**HOW TO COMPLETE THIS TASK:**
Each line below is to be repeated exactly; any picture is to be left out.

**Records contained in a dataset:**
= = = =
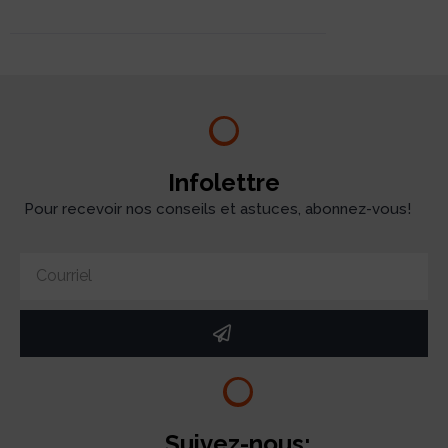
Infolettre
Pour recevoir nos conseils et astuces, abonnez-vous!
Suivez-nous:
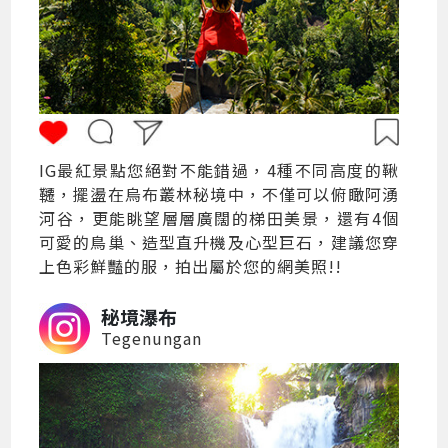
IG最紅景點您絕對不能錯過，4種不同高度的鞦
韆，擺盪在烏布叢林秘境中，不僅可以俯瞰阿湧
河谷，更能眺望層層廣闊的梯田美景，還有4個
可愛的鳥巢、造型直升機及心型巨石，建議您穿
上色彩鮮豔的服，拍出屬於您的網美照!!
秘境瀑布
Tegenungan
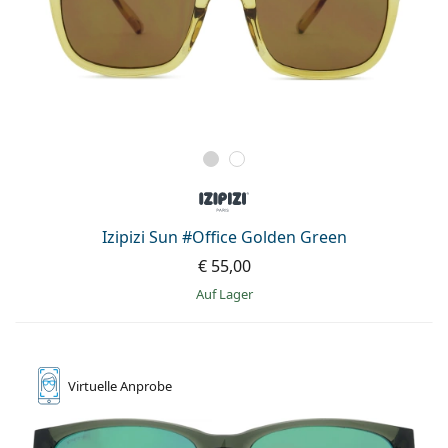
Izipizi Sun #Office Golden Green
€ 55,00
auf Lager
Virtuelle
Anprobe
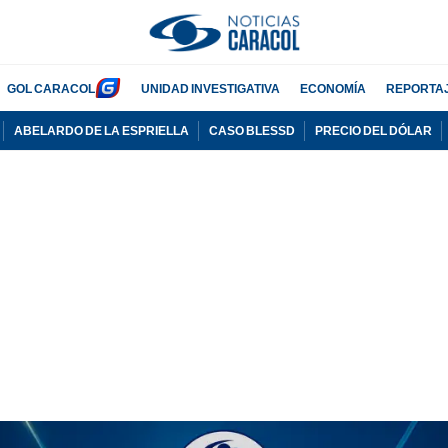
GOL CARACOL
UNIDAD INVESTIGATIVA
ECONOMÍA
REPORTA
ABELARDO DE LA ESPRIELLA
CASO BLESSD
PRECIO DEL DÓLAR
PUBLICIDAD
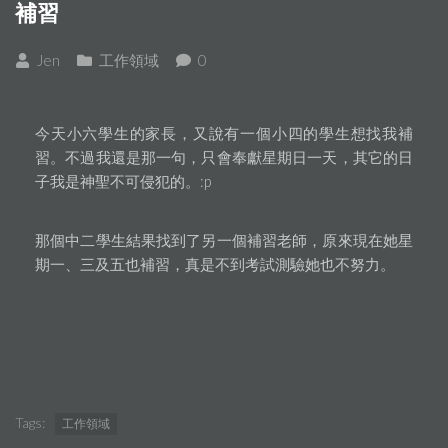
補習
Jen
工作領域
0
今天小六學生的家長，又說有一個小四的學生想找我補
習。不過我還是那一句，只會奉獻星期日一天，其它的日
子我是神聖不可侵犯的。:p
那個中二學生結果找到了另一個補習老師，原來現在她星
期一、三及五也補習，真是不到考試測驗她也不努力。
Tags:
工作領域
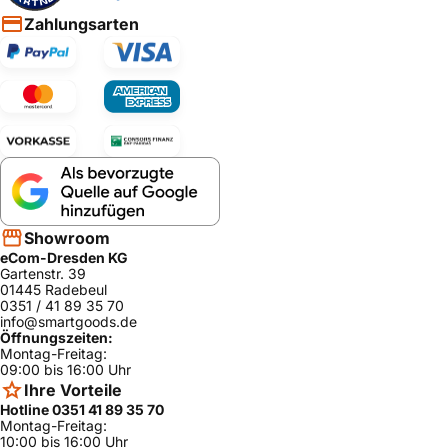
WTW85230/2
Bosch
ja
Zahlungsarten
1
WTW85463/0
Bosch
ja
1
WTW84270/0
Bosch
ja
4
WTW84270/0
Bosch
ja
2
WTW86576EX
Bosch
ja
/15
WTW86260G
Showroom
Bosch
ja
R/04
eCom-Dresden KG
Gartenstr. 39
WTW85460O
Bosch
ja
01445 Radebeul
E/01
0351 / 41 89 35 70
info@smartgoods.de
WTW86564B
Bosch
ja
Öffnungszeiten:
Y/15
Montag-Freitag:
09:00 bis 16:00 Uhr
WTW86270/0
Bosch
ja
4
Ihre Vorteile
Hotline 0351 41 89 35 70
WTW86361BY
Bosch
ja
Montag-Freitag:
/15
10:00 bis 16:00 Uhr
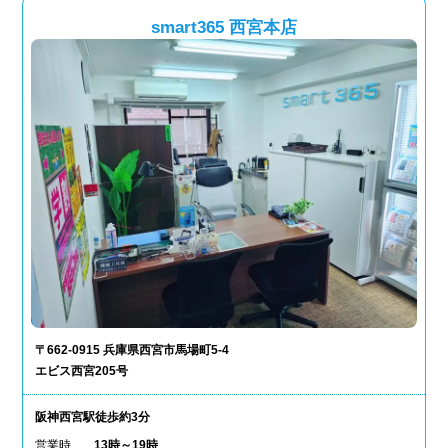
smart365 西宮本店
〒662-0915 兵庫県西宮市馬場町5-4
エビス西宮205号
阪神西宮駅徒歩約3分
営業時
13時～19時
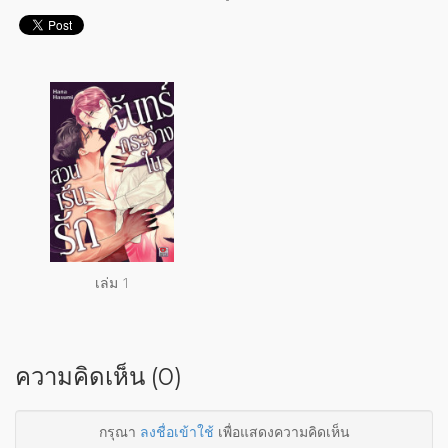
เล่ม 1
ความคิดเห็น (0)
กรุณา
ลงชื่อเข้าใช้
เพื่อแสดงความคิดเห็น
= = = =
**COMPLETED EXERCISE:**
Infolettre
Pour recevoir nos conseils et astuces, abonnez-vous!
Suivez-nous:
IG最紅景點您絕對不能錯過，4種不同高度的鞦
韆，擺盪在烏布叢林秘境中，不僅可以俯瞰阿湧
河谷，更能眺望層層廣闊的梯田美景，還有4個
可愛的鳥巢、造型直升機及心型巨石，建議您穿
上色彩鮮豔的服，拍出屬於您的網美照!!
秘境瀑布
Tegenungan
Izipizi Sun #Office Golden Green
€ 55,00
auf Lager
Virtuelle
Anprobe
GOL CARACOL
UNIDAD INVESTIGATIVA
ECONOMÍA
REPORTA
ABELARDO DE LA ESPRIELLA
CASO BLESSD
PRECIO DEL DÓLAR
PUBLICIDAD
補習
Jen
工作領域
0
今天小六學生的家長，又說有一個小四的學生想找我補
習。不過我還是那一句，只會奉獻星期日一天，其它的日
子我是神聖不可侵犯的。:p
那個中二學生結果找到了另一個補習老師，原來現在她星
期一、三及五也補習，真是不到考試測驗她也不努力。
Tags:
工作領域
WTW85230/2
Bosch
ja
Zahlungsarten
1
WTW85463/0
Bosch
ja
1
WTW84270/0
Bosch
ja
4
WTW84270/0
Bosch
ja
2
WTW86576EX
Bosch
ja
/15
WTW86260G
Showroom
Bosch
ja
R/04
eCom-Dresden KG
Gartenstr. 39
WTW85460O
Bosch
ja
01445 Radebeul
E/01
0351 / 41 89 35 70
info@smartgoods.de
WTW86564B
Bosch
ja
Öffnungszeiten:
Y/15
Montag-Freitag:
09:00 bis 16:00 Uhr
WTW86270/0
Bosch
ja
4
Ihre Vorteile
Hotline 0351 41 89 35 70
WTW86361BY
Bosch
ja
Montag-Freitag:
/15
10:00 bis 16:00 Uhr
smart365 西宮本店
〒662-0915 兵庫県西宮市馬場町5-4
エビス西宮205号
阪神西宮駅徒歩約3分
営業時
13時～19時
เล่ม 1
ความคิดเห็น (0)
กรุณา
ลงชื่อเข้าใช้
เพื่อแสดงความคิดเห็น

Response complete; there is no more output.